Julie Rapoport, Ph.D., P.E., LEED® AP
Building materials and climate change
Traditional masonry has a number of environmentally friendly characteristics, such as durability and thermal mass. However, as our collective understanding of environmental science and especially of climate change advances, we’ve had to revise our definition of green building. The manufacture of building materials (concrete, clay brick, gypsum wallboard, steel, etc.) accounts for about 12% of all emissions of carbon dioxide (CO2)-a greenhouse gas with an immediate and direct impact on climate change.
CO2 and embodied energy
One increasingly useful way to measure a product’s environmental impact is to audit its ‘embodied energy’ and ‘carbon footprint’—the amount of energy consumed and CO2 released in the extraction, processing and transportation of raw materials and manufacture of the finished product. One focus of materials research and development is finding ways to reduce the environmental footprint without sacrificing other product benefits.

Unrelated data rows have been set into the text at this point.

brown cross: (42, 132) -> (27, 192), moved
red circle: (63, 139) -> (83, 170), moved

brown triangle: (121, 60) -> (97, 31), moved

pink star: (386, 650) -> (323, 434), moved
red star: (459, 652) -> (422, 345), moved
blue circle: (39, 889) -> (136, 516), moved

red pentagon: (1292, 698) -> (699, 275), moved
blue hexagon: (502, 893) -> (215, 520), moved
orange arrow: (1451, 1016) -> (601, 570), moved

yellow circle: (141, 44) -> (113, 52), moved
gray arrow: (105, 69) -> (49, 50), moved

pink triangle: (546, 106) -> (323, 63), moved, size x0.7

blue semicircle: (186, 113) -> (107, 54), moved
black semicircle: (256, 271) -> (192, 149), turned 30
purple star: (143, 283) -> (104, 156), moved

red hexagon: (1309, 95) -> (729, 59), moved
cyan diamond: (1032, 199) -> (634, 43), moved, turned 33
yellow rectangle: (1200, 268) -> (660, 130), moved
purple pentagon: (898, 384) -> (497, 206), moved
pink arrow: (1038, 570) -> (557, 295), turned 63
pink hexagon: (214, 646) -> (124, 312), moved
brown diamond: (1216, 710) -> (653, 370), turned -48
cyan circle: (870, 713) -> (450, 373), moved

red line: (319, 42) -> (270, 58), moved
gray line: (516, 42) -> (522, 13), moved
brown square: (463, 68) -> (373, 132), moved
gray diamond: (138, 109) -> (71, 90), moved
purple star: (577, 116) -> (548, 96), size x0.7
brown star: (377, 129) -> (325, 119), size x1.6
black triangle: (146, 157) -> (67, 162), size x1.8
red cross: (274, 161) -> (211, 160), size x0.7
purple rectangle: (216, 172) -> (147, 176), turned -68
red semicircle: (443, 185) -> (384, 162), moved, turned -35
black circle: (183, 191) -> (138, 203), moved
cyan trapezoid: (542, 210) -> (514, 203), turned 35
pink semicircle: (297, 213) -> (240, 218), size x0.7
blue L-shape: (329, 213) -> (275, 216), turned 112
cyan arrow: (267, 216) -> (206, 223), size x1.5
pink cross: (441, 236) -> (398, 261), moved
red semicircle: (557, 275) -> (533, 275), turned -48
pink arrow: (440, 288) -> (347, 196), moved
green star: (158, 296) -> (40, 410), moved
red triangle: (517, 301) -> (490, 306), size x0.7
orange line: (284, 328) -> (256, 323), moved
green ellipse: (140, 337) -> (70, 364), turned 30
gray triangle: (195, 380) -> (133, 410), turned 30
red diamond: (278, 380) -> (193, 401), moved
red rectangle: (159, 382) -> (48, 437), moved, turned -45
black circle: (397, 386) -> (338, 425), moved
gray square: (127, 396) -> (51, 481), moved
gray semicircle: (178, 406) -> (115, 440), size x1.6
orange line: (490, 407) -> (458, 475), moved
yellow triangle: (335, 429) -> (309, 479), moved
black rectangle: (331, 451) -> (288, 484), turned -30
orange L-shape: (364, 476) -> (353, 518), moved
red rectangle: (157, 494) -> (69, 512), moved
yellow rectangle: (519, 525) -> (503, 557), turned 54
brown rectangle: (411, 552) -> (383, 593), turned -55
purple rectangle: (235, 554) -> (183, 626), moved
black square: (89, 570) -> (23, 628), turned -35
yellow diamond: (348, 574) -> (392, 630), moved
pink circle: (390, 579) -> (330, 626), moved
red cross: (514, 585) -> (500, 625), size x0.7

Why firing brick emits lots of CO2
Clay brick is high in both embodied energy and carbon footprint. Clay brick manufacturing is energy-intensive because clay requires firing for up to three days to become hard and durable. Brick firing kilns operate at about 2,000 degrees F and are generally kept hot even when not in use. The heat for most kilns is generated by burning natural gas, while some brick producers use fuels such as coal and petroleum coke that emit even more CO2 than natural gas does. All of these fuel sources emit significant CO2 during combustion.
Calculating the impact
CalStar worked with leading architectural firm Perkins+Will to perform an ISO-compliant life cycle assessment (LCA) for our brick. We’ve had the results third-party verified and published the first environmental product declaration (EPD) for brick. The National Institute of Standards and Technology (NIST) Building for Environmental and Economic Sustainability (BEES) online database lists the average embodied energy for a common fired clay brick at 6,251 BTUs and CO2 emissions at 0.81 lbs. Our EPD shows that an equivalent CalStar brick requires only 1,203 BTUs of energy, a savings of 81%; and emits only 0.13 lbs of CO2 an 84% savings. Download our EPD.
The CalStar brick solution
At 7 billion bricks used per year in the US alone, the brick market is primed for innovation.
Producing brick from recycled fly ash consumes less energy and emits less CO2 because it does not require firing to harden the masonry units. Nor is any cement, which also has a large carbon footprint. As a result, the CalStar green brick solution represents 81% lower embodied energy and 84% lower CO2 emissions than traditional fired clay brick.